En "Blue Bloods" volvemos a ver aquellos uniformes azules que tanto nos enseñaron de Estados Unidos cuando estudiábamos a distancia la geografía de un país que a través de las pantallas era nuestra otra patria, a la que algún día, estábamos seguros, iríamos para decirle a Tom Selleck, el director de la policía en esta magnífica serie, que nos echara una mano para sacar al vecino de la droga. Él nos mandaría a ver a la fiscal de la familia, que es como de casa, y que es clavadita a la Veronica Hamel de Hill Street.
Ay, Dios mío, virgen de Regla, cuánto debemos de amor, veneración por la justicia y esperanza a los hombres de aquella comisaría de Hill Street, y cuanto al Paul Newman loco del dolor del mundo que en su "Fuerte Apache, The Bronx" nos enseñaba la piedad, la bondad como remedio a todos los males y no la resignación que ahora ejercemos de oficio.
Se acabó el sueño, ¡sí señor, señor sí señor!, llegaron los Nixon, los Kennedy, los Bush y los otros, que para todos debería de haber sitio en el infierno, y nos hicieron ver la guerra de Vietnam como un duelo de cowboys. Y hasta llegaron los bichitos chinos asesinos. Consiguieron que el horror nos invadiera todas las tardes y noche, con las atrocidades de Afganistán, Irak, Siria, el uno y el otro, y no se olvide, señor contable, de depositar en mi cuenta bancaria mis comisiones de las fábricas de armas que tanto hacemos por ellas. Pero que se jodan. Antes de que esos siniestros llegasen a la Casa Blanca e invadieran el mundo, nosotros cantábamos las canciones de Frank Sinatra aunque no supiéramos más inglés que el de enamorar.

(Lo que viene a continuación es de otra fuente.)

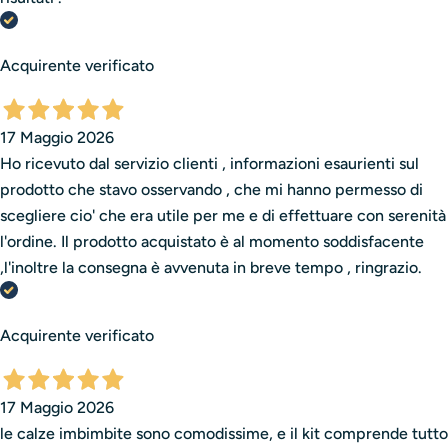
Acquirente verificato
17 Maggio 2026
Ho ricevuto dal servizio clienti , informazioni esaurienti sul
prodotto che stavo osservando , che mi hanno permesso di
scegliere cio' che era utile per me e di effettuare con serenità
l'ordine. Il prodotto acquistato è al momento soddisfacente
,l'inoltre la consegna è avvenuta in breve tempo , ringrazio.
Acquirente verificato
17 Maggio 2026
le calze imbimbite sono comodissime, e il kit comprende tutto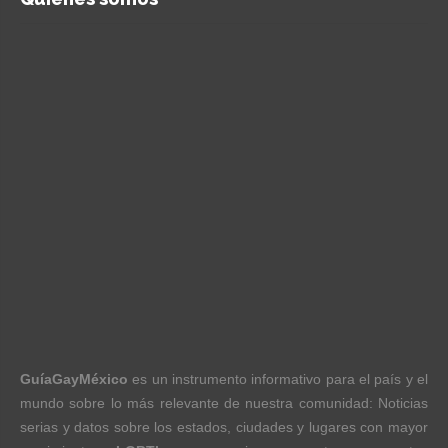
GuíaGayMéxico
es un instrumento informativo para el país y el
mundo sobre lo más relevante de nuestra comunidad: Noticias
serias y datos sobre los estados, ciudades y lugares con mayor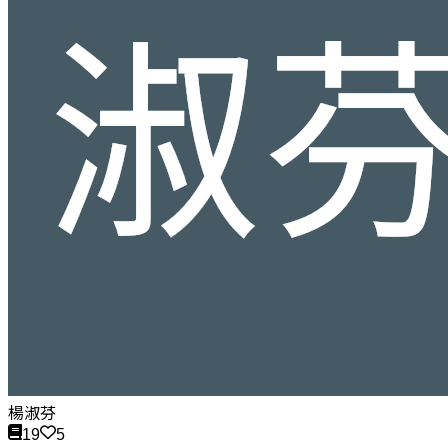
楊淑芬
19
5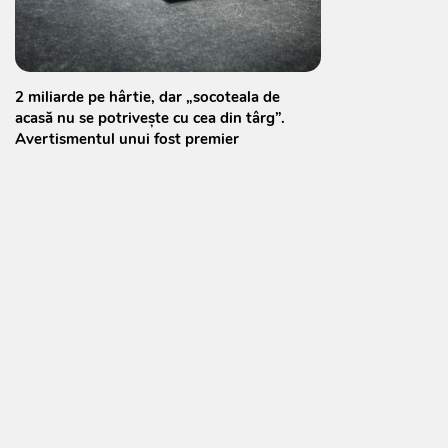
2 miliarde pe hârtie, dar „socoteala de
acasă nu se potrivește cu cea din târg”.
Avertismentul unui fost premier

Malditos bastardos que en el mundo sois. Déjennos soñar con una justicia de hombres que les falta medio mes de paga para llegar al día quince, gente de nuestro temple, con nuestros problemas, con nuestras ansias, nuestros sueños y desencantos. Y exilien a las profundidades de la Atlántida a todos esos malos que ya nos traen a casa vía pantalla pequeña, para que no olvides, mentecato de la vida, que manda la violencia, que reina el más fuerte, que antes, cuando Paul Newman y John Wayne, era también el más justo. Jesús ha muerto, Viva Hill Street. Y échame un blue, compañero. Adiós, hermano Paul Newman. Que Jesús te amará como te amamos nosotros, sus discípulos.